Glioblastoma multiforme (GBM) poses significant challenges due to its aggressiveness and resistance to standard therapies, necessitating novel treatments. This study evaluates the anticancer potential of flavonoids isolated from Pistacia chinensis against the glioblastoma U87 cell line. Two flavonoids, 2-(3,4-dihydroxyphenyl)-5,7-dihydroxy-4H-chromen-4-one (Compound 1) and 2-(3,4-dihydroxyphenyl)-7,8-dihydroxy-3-methoxy-4H-chromen-4-one (Compound 2), were isolated using column chromatography and analyzed through in silico techniques, including molecular docking, density functional theory (DFT), and pharmacokinetic profiling.

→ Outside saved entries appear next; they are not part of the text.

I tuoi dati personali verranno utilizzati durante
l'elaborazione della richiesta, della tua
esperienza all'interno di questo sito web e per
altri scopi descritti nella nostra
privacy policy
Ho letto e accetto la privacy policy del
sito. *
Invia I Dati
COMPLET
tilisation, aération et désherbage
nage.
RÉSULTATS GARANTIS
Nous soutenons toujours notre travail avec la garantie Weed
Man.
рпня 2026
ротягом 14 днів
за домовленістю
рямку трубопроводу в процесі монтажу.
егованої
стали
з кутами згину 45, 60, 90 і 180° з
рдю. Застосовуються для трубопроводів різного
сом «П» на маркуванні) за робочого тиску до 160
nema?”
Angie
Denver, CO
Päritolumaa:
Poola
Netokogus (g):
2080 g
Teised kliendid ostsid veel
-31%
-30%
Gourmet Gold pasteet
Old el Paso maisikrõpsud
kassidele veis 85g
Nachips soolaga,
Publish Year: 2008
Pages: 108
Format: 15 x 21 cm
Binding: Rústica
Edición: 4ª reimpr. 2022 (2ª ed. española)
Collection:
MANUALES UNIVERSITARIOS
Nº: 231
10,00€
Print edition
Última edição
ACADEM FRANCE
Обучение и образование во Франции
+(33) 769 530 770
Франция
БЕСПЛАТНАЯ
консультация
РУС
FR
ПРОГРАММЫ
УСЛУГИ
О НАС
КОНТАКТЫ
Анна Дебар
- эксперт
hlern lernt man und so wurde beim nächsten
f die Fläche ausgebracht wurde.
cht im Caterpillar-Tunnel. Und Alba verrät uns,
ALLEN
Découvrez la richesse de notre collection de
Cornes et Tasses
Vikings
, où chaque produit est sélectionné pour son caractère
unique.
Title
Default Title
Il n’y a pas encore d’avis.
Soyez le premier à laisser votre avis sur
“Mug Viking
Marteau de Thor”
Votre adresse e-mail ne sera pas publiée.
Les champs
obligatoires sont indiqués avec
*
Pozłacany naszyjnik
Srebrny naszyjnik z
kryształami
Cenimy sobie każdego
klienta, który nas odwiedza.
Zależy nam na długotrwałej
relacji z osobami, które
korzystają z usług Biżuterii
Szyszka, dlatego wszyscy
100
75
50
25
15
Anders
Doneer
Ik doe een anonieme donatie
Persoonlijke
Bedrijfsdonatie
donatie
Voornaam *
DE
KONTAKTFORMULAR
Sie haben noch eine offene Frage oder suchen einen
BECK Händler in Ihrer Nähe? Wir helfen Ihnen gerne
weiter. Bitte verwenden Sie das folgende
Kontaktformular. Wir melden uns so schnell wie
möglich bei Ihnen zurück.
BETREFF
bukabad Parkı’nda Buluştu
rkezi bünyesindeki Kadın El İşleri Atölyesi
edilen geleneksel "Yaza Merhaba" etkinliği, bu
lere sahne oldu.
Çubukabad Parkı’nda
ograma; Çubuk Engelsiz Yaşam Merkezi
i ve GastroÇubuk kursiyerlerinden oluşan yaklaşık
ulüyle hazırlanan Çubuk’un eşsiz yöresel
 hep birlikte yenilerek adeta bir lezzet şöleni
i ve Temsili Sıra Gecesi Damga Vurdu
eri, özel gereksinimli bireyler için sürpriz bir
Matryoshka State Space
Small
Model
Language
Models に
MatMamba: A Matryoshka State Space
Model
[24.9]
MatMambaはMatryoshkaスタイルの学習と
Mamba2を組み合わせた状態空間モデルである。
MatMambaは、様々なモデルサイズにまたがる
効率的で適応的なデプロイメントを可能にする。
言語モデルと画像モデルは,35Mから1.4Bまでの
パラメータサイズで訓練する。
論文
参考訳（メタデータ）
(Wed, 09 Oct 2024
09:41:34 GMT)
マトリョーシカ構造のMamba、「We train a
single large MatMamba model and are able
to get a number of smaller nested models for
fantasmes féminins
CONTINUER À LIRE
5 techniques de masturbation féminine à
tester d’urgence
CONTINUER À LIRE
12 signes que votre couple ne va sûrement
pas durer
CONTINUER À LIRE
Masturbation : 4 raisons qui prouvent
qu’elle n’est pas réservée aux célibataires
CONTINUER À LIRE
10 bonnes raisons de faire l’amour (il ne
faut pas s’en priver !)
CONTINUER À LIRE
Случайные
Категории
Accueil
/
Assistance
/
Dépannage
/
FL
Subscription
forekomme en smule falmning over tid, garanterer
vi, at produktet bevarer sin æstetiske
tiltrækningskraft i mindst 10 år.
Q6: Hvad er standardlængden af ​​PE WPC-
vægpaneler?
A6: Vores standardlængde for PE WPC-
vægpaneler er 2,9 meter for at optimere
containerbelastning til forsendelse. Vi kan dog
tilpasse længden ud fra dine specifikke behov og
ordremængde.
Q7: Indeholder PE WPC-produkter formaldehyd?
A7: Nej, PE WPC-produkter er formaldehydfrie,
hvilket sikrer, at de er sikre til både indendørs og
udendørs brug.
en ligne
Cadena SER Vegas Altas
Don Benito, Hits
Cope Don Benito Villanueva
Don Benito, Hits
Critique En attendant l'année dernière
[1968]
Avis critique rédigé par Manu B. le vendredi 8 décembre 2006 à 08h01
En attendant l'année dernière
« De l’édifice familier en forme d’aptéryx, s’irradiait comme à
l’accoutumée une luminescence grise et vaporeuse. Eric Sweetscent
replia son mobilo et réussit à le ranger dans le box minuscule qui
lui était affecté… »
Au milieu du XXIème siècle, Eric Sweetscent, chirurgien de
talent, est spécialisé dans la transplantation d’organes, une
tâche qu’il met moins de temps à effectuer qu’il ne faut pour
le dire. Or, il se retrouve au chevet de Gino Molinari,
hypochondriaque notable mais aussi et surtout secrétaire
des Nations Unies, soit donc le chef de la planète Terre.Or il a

In vitro studies revealed dose- and time-dependent cytotoxicity, with Compound 1 demonstrating higher activity, reducing U87 cell viability by up to 70.11% after 48 h at 75 μg/mL. Molecular docking demonstrated its strong binding affinity to mTOR (−10.391 kcal/mol), while DFT confirmed its structural stability. Both compounds displayed favorable absorption, distribution, metabolism, excretion, and toxicity (ADMET) profiles, supporting their potential as therapeutic candidates. These findings underscore the significant anti-GBM activity of flavonoids, particularly Compound 1, warranting further in vivo studies to explore their clinical potential as effective GBM treatments.

Graphical abstract
Keywords
Pistacia chinensis
Flavonoids
Cancer
In silico
Molecular docking
Density functional theory
ADMET
Funding
None.
Conflict of interest
Marcello Iriti is an Editorial Board Member of this journal but was not in any way involved in the editorial and peer-review process conducted for this paper, directly or indirectly. Separately, other authors declared that they have no known competing financial interests or personal relationships that could have influenced the work reported in this paper.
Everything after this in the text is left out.